Next, I examined variation at amino acids associated only with fourfold P3 degeneracy, or the ability to accept all nucleotides at P3 without altering the protein sequence. Nearly all analyzed fourfold degenerate positions (99%) harbored at least one sample with a base differing from that found in the human reference (Fig. 2B), again suggesting that HelixMTdb encompasses a sizable amount of human mtDNA diversity. However, I encountered apparent limitations on base variability at some of these fourfold degenerate P3s, as all four base possibilities could be identified within HelixMTdb at only 10.4% of these mtDNA locations.

I then tested whether SSNEs might be predominantly associated with specific amino acids. I found that for the amino acids arginine, threonine, alanine, valine, serine, glycine, proline, and leucine, a more substantial fraction of synonymous changes were never seen in the HelixMTdb relative to the other amino acids (Fig. 2C). All of these amino acids can be associated with vertebrate mtDNA codons of fourfold degeneracy.

While twofold degenerate P3s allow only transitions without altering the amino acid, fourfold degenerate P3s also permit transversions (a purine-pyrimidine change, or vice versa) that leave the protein code unchanged. Since amino acids with fourfold degenerate P3s were characterized by a higher number of SSNEs, I tested whether SSNEs might be more closely associated with transversions or transitions. I found that nearly all SSNEs assigned to these eight amino acids (>96%) were linked to a potential transversion (Fig. 2D). Expanding my analysis to synonymous substitutions encountered at least once in HelixMTdb, the population frequency of a variant was also clearly linked to whether the nucleotide change at fourfold degenerate P3s was a transition or a transversion (Fig. 2E).
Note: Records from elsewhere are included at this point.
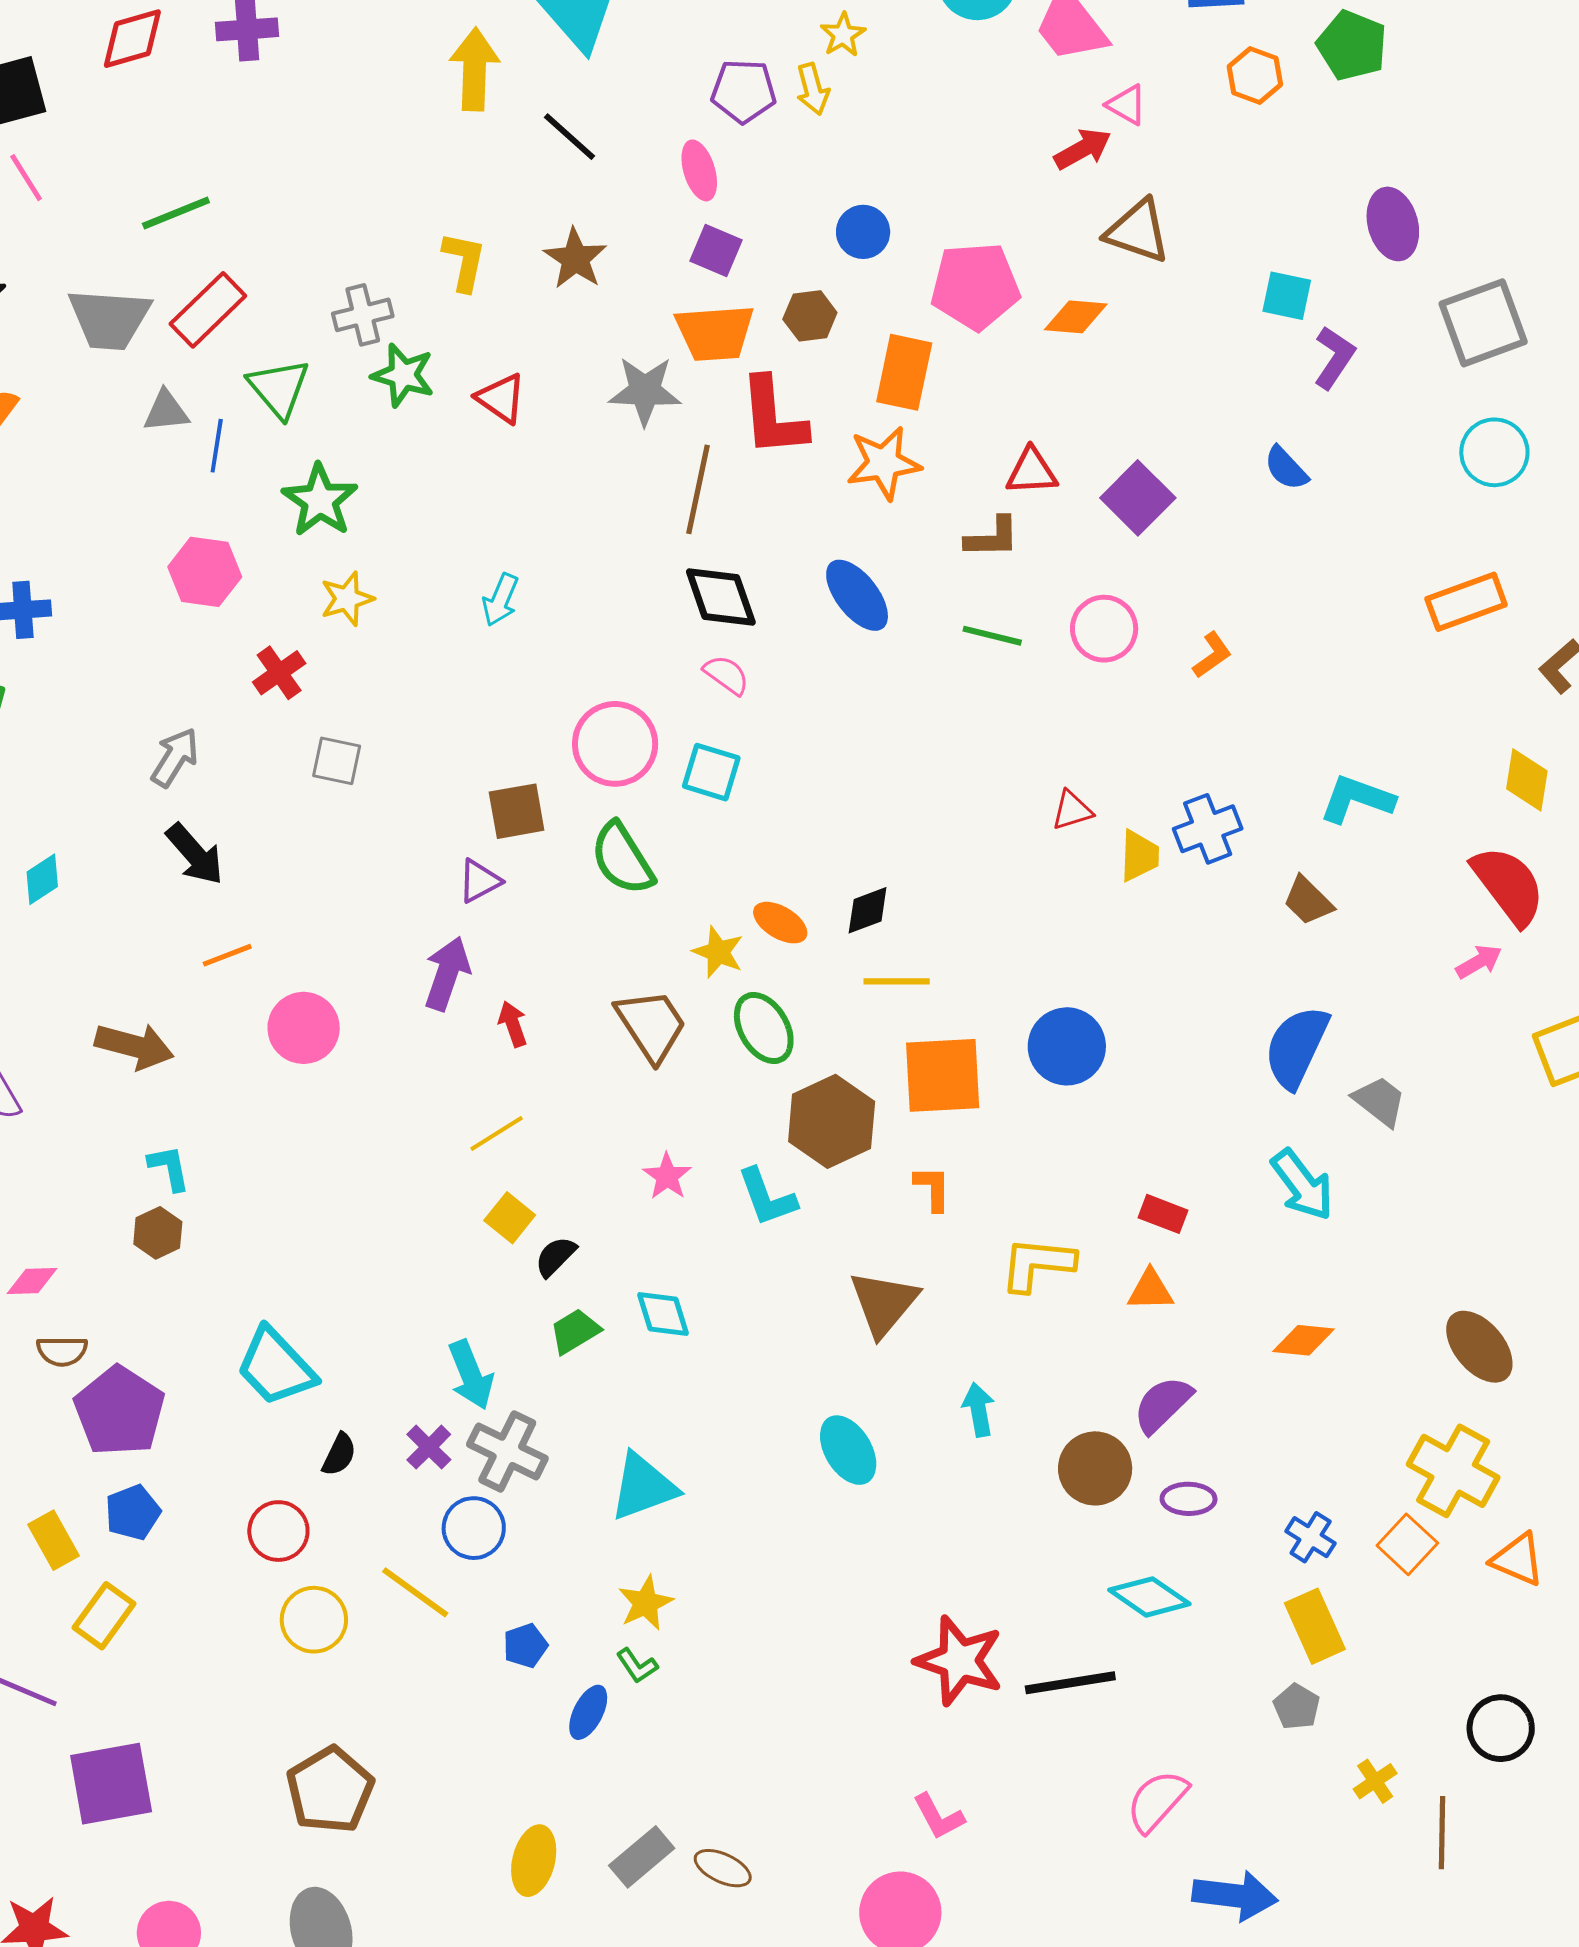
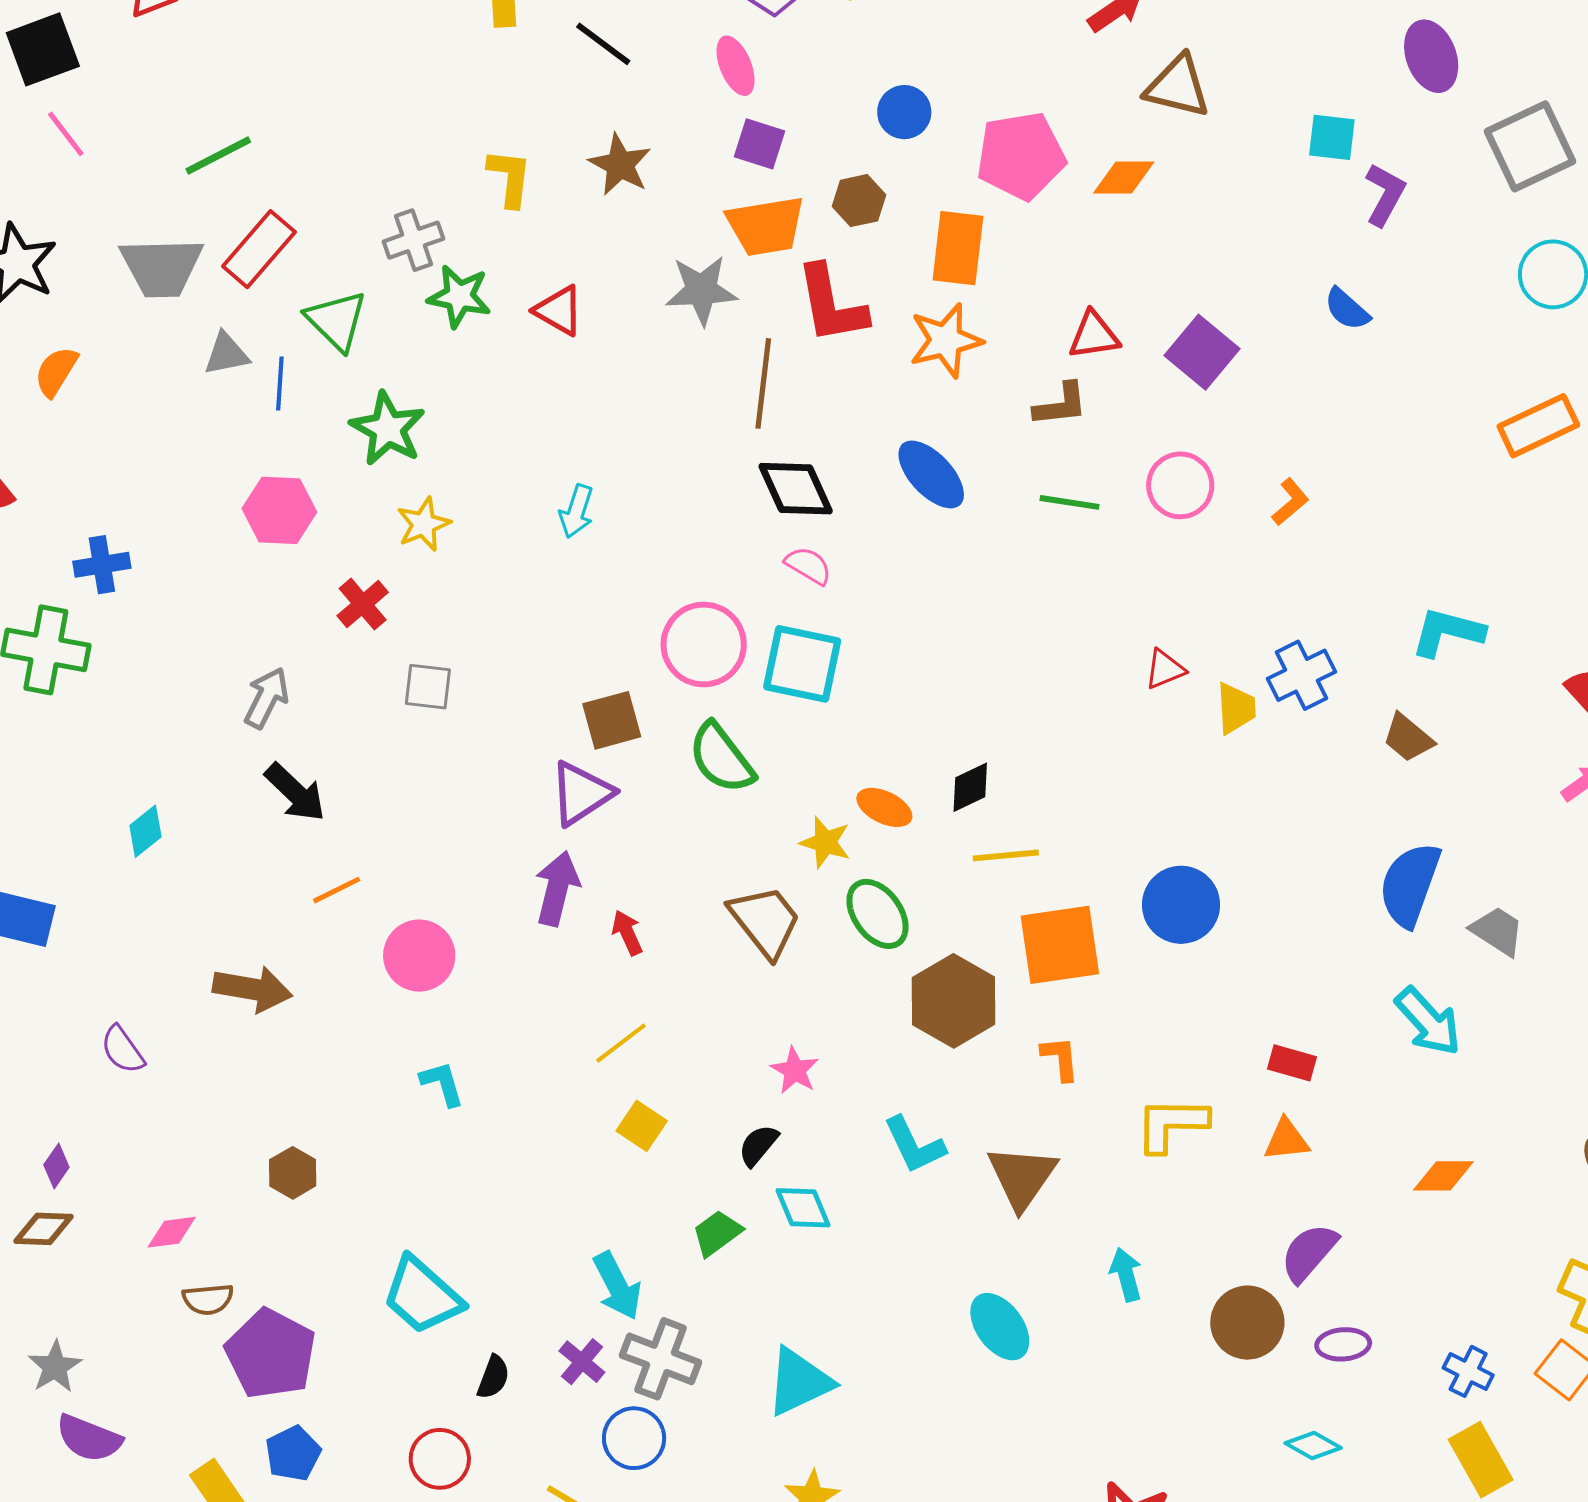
cyan square: (711, 772) -> (802, 664), size x1.4
purple triangle: (479, 881) -> (581, 793), size x1.5
cyan L-shape: (169, 1168) -> (442, 1084), moved
cyan L-shape: (767, 1197) -> (914, 1145), moved
black semicircle: (556, 1256) -> (758, 1145), moved
cyan diamond: (1149, 1597) -> (1313, 1446), size x0.7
Two conspicuous and non-exclusive hypotheses exist regarding the notable enrichment of transversions among SSNEs at fourfold degenerate P3s. First, there may be unanticipated, yet substantial selection that acts upon P3s and leads to depletion of even synonymous transversions from the human population. Second, mutational biases related to mtDNA replication and maintenance may make transversions at degenerate P3s far less likely than transitions (Aquadro and Greenberg, 1983; Belle et al., 2005; Brown and Simpson, 1982; Kennedy et al., 2013; Kumar, 1996; Tamura and Nei, 1993; Vermulst et al., 2007; Wakeley, 1996; Zaidi et al., 2019). To address the first possibility, I further examined the extent of selection on P3s among mammals by examining the nucleotide frequencies at approximately 5 million P3s across the coding sequences of 1317 mammalian mtDNAs. Here, I also took into account the two different mitochondrial tRNAs recognizing leucine codons and the two mitochondrial tRNAs recognizing serine codons. As encountered in previous studies (Kumar, 1996; Reyes et al., 1998), guanine was depleted from mitochondrial P3s (the vast majority of which are encoded by the L-strand) for which the presence of any purine does not lead to an amino acid change (Fig. 3A), while adenine dominated at those positions. Cytosine and thymine were both well-represented at P3s for which any pyrimidine is permitted without altering the encoded amino acid. However, even considering the relative depletion of guanine from all fourfold degenerate P3s and twofold degenerate purine P3s, guanine was nonetheless detected at thousands of P3 positions (Fig. 3B). Consequently, nucleotide frequencies at P3s appear unlikely to reflect generalized codon limitations inherent to the process of mitochondrial translation.

Fig. 3.

Abundant substitution and degeneracy across the third codon positions of mammals. (A) Base occupancy is not equally distributed among nucleotides at degenerate P3s (n≥33,073 instances of each amino acid are analyzed across the set of input mammalian mtDNAs). (B) Guanine is not excluded from recognition by any tRNA presumed to allow silent purine substitution at P3. (C) Nearly all I-P3s can accept all of the possible synonymous substitutions available for a particular amino acid. (D) Substitution is common at nearly all mammalian I-P3 positions, although the TSS distributions of I-P3s associated with amino acids can differ within each degeneracy class (fourfold degenerate, twofold degenerate purine, or twofold degenerate pyrimidine). Kolmogorov–Smirnov approximate P-values corrected for multiple comparisons are shown (red, ≤0.001; orange, ≤0.01; green, ≤0.05; no line,>0.05). Bar and error bars represent median with 95% confidence interval. (E) Population frequency of synonymous variants is unlinked to TSS at fourfold degenerate I-P3s. Statistical significance is represented as in D, and the bar and error bars represent median and 95% confidence intervals.

Fig. 3.

Abundant substitution and degeneracy across the third codon positions of mammals. (A) Base occupancy is not equally distributed among nucleotides at degenerate P3s (n≥33,073 instances of each amino acid are analyzed across the set of input mammalian mtDNAs). (B) Guanine is not excluded from recognition by any tRNA presumed to allow silent purine substitution at P3. (C) Nearly all I-P3s can accept all of the possible synonymous substitutions available for a particular amino acid. (D) Substitution is common at nearly all mammalian I-P3 positions, although the TSS distributions of I-P3s associated with amino acids can differ within each degeneracy class (fourfold degenerate, twofold degenerate purine, or twofold degenerate pyrimidine). Kolmogorov–Smirnov approximate P-values corrected for multiple comparisons are shown (red, ≤0.001; orange, ≤0.01; green, ≤0.05; no line,>0.05). Bar and error bars represent median with 95% confidence interval. (E) Population frequency of synonymous variants is unlinked to TSS at fourfold degenerate I-P3s. Statistical significance is represented as in D, and the bar and error bars represent median and 95% confidence intervals.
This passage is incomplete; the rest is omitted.